The box that went missing on its journey from the Grimland Isles contained my sci-fi collection, which went back to my teens. While I’ve lamented its loss from time to time, I’ve got used to it.
I’d probably never re-read any of the books, though I might have liked to hold and examine them, wondering how they influenced my life. Even today, I still wear a space suit when I go for a walk.
More recently, trying to declutter my wee semi for the benefit of potential purchasers, I shipped a load of books back along to the garage at Swanky Towers. This lot consisted of my journalism, writing and self-help collections, the latter of which had proved a self-hindrance.
Months later, they’re still sitting there, and I’m nowhere nearer to moving out. I have this dread feeling that my poor buddy Jim – the Man with the Van – will be enlisted once more to bring back the boxes and bookcases that we’d previously shipped out.
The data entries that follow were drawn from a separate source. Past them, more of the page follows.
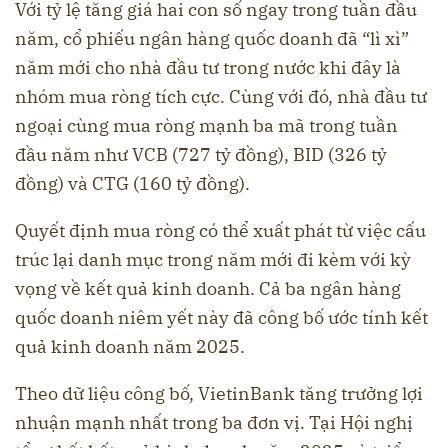
Với tỷ lệ tăng giá hai con số ngay trong tuần đầu
năm, cổ phiếu ngân hàng quốc doanh đã “lì xì”
năm mới cho nhà đầu tư trong nước khi đây là
nhóm mua ròng tích cực. Cùng với đó, nhà đầu tư
ngoại cùng mua ròng mạnh ba mã trong tuần
đầu năm như VCB (727 tỷ đồng), BID (326 tỷ
đồng) và CTG (160 tỷ đồng).
Quyết định mua ròng có thể xuất phát từ việc cấu
trúc lại danh mục trong năm mới đi kèm với kỳ
vọng về kết quả kinh doanh. Cả ba ngân hàng
quốc doanh niêm yết này đã công bố ước tính kết
quả kinh doanh năm 2025.
Theo dữ liệu công bố, VietinBank tăng trưởng lợi
nhuận mạnh nhất trong ba đơn vị. Tại Hội nghị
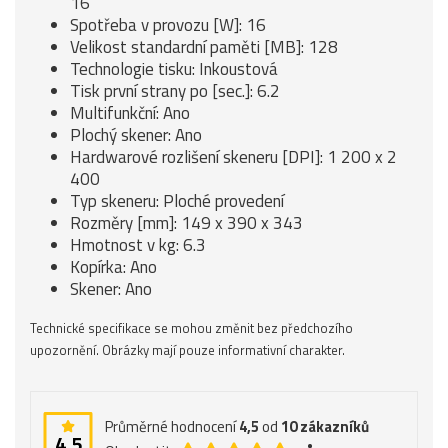
16
Spotřeba v provozu [W]: 16
Velikost standardní paměti [MB]: 128
Technologie tisku: Inkoustová
Tisk první strany po [sec.]: 6.2
Multifunkční: Ano
Plochý skener: Ano
Hardwarové rozlišení skeneru [DPI]: 1 200 x 2
400
Typ skeneru: Ploché provedení
Rozměry [mm]: 149 x 390 x 343
Hmotnost v kg: 6.3
Kopírka: Ano
Skener: Ano
Technické specifikace se mohou změnit bez předchozího
upozornění. Obrázky mají pouze informativní charakter.
Průměrné hodnocení
4,5
od
10
zákazníků
4,5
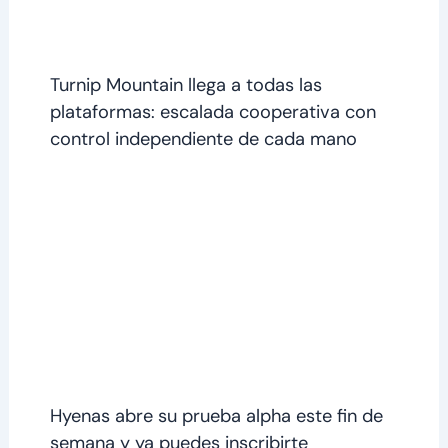
Turnip Mountain llega a todas las
plataformas: escalada cooperativa con
control independiente de cada mano
Hyenas abre su prueba alpha este fin de
semana y ya puedes inscribirte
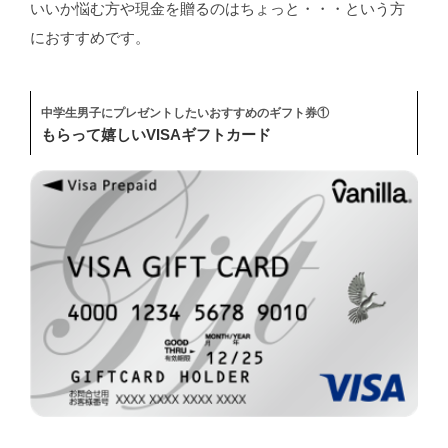
いいか悩む方や現金を贈るのはちょっと・・・という方
におすすめです。
中学生男子にプレゼントしたいおすすめのギフト券①
もらって嬉しいVISAギフトカード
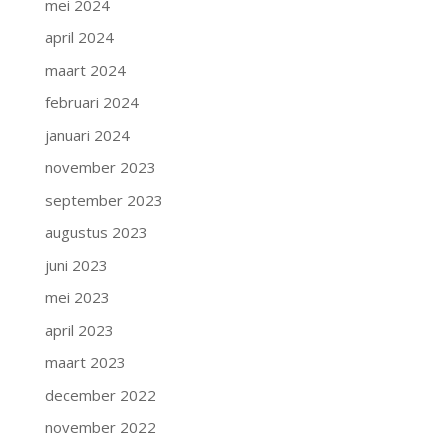
mei 2024
april 2024
maart 2024
februari 2024
januari 2024
november 2023
september 2023
augustus 2023
juni 2023
mei 2023
april 2023
maart 2023
december 2022
november 2022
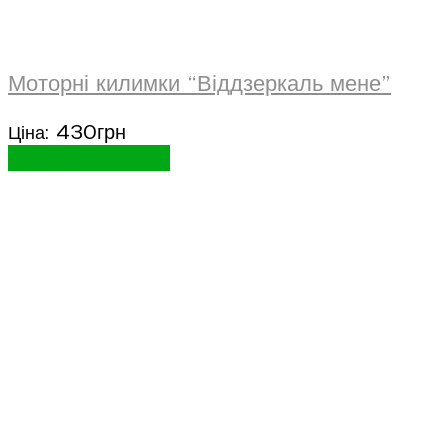
Моторні килимки “Віддзеркаль мене”
430
грн
Ціна:
Додати в кошик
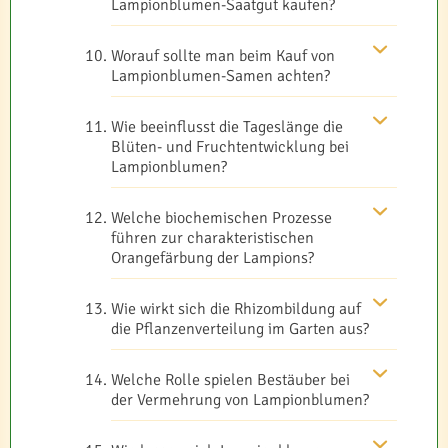
Lampionblumen-Saatgut kaufen?
Worauf sollte man beim Kauf von
Lampionblumen-Samen achten?
Wie beeinflusst die Tageslänge die
Blüten- und Fruchtentwicklung bei
Lampionblumen?
Welche biochemischen Prozesse
führen zur charakteristischen
Orangefärbung der Lampions?
Wie wirkt sich die Rhizombildung auf
die Pflanzenverteilung im Garten aus?
Welche Rolle spielen Bestäuber bei
der Vermehrung von Lampionblumen?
It’s the third time this has happened, and symbolises my chronic indecisiveness, though I prefer to think it was the foolish decisiveness in moving them out in the first place that caused all the trouble. Never make decisions, readers. They always lead to trouble.
The point is, I haven’t missed these books much at all. Occasionally, I might feel a desire to consult Yoga Exercises For Your Hair or Journalism and How to Avoid It, but by and large the beasties remain unlamented, and I’ve even started to think about bunging out the bulk of my remaining books.
Sure, they brighten the house and make me look brainy, but they’re beginning to strike me as a waste of space, which is a pretty good description, certainly, of my sci-fi collection that went missing.